Description
These 3-Ingredient High Protein Biscuits are fluffy, easy to make, and packed with protein, perfect for a quick breakfast or as a side with dinner. Made without butter or heavy cream, they offer a healthier but satisfying option with minimal ingredients and simple steps.
Ingredients
Scale
Dry Ingredients
- 1 cup self-rising flour (or homemade by combining 1 cup all-purpose flour, 1½ tsp baking powder, and ¼ tsp salt)
- 1 scoop protein powder (vanilla or unflavored)
Wet Ingredients
- 1 cup Greek yogurt (full-fat or non-fat, your choice)
Instructions
- Preheat Oven: Preheat your oven to 400°F (200°C). Line a baking sheet with parchment paper or lightly grease it to prevent sticking.
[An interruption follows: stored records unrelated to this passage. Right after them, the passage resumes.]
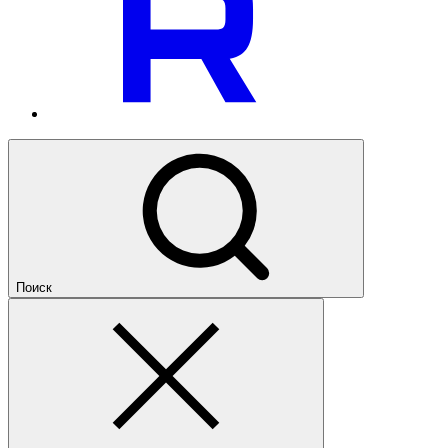
Поиск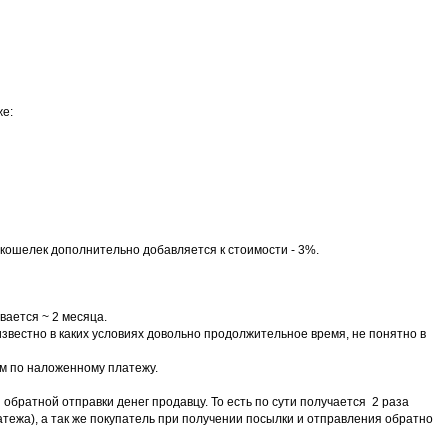
же:
wi кошелек дополнительно добавляется к стоимости - 3%.
ивается ~ 2 месяца.
известно в каких условиях довольно продолжительное время, не понятно в
аем по наложенному платежу.
обратной отправки денег продавцу. То есть по сути получается 2 раза
атежа), а так же покупатель при получении посылки и отправления обратно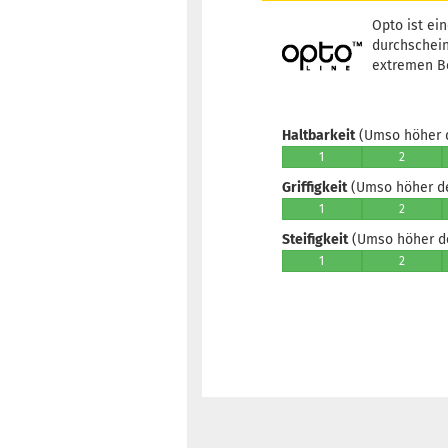
Opto ist ei
durchschein
extremen Be
Haltbarkeit
(Umso höher d
1
2
Griffigkeit
(Umso höher der
1
2
Steifigkeit
(Umso höher der
1
2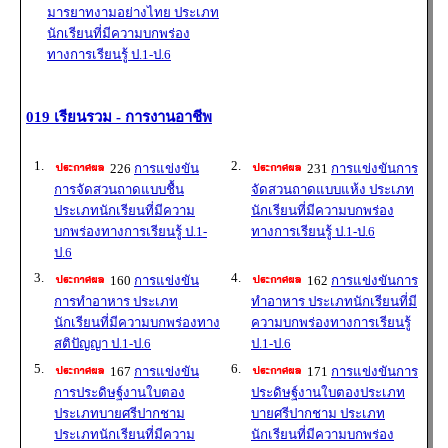
มารยาทงามอย่างไทย ประเภท
นักเรียนที่มีความบกพร่อง
ทางการเรียนรู้ ป.1-ป.6
019 เรียนรวม - การงานอาชีพ
1.
2.
226
การแข่งขัน
231
การแข่งขันการ
การจัดสวนถาดแบบชื้น
จัดสวนถาดแบบแห้ง ประเภท
ประเภทนักเรียนที่มีความ
นักเรียนที่มีความบกพร่อง
บกพร่องทางการเรียนรู้ ป.1-
ทางการเรียนรู้ ป.1-ป.6
ป.6
3.
4.
160
การแข่งขัน
162
การแข่งขันการ
การทำอาหาร ประเภท
ทำอาหาร ประเภทนักเรียนที่มี
นักเรียนที่มีความบกพร่องทาง
ความบกพร่องทางการเรียนรู้
สติปัญญา ป.1-ป.6
ป.1-ป.6
5.
6.
167
การแข่งขัน
171
การแข่งขันการ
การประดิษฐ์งานใบตอง
ประดิษฐ์งานใบตองประเภท
ประเภทบายศรีปากชาม
บายศรีปากชาม ประเภท
ประเภทนักเรียนที่มีความ
นักเรียนที่มีความบกพร่อง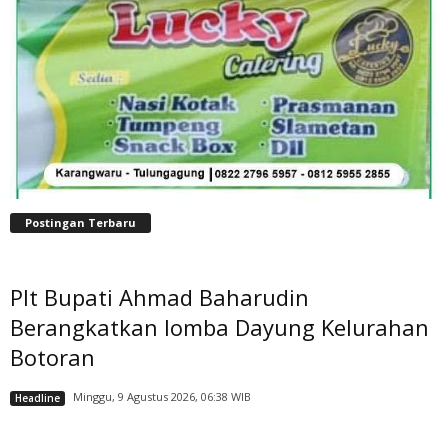
Postingan Terbaru
Plt Bupati Ahmad Baharudin
Berangkatkan lomba Dayung Kelurahan
Botoran
Minggu, 9 Agustus 2026, 06:38 WIB
Headline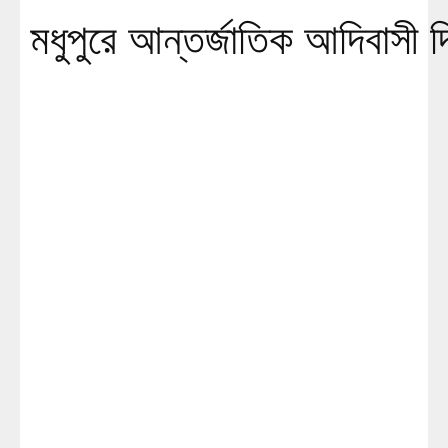
মধুপুরে আন্তর্জাতিক আদিবাসী 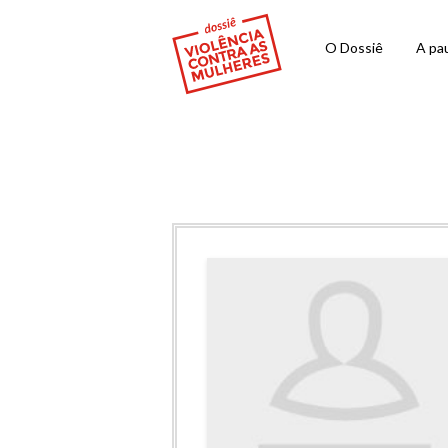
O Dossiê
A pau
- Mix the Ingredients: In a large bowl, combine the Greek yogurt, self-rising flour, and protein powder. Mix thoroughly until the mixture forms a dough, which may be slightly sticky but should hold together.
- Shape the Dough: Turn the dough out onto a lightly floured surface. Gently knead it 3 to 4 times to bring it together, then pat it down to about ½-inch thickness. Use a biscuit cutter or round glass to cut out biscuit shapes.
- Bake the Biscuits: Place the cut biscuits on the prepared baking sheet. Bake in the preheated oven for 10 to 12 minutes, or until the tops are golden brown.
- Serve and Enjoy: Allow the biscuits to cool for a few minutes before serving. They are delicious warm but also reheat well as leftovers.
Notes
- Don’t overwork the dough to keep the biscuits fluffy.
- If the dough feels too sticky, dust your hands or the surface with additional flour.
- These biscuits can be refrigerated for a couple of days or frozen for longer storage.
- Customization ideas include adding shredded cheese for a savory flavor, fresh herbs like rosemary or thyme, or using vanilla protein powder with honey or cinnamon for a sweeter version.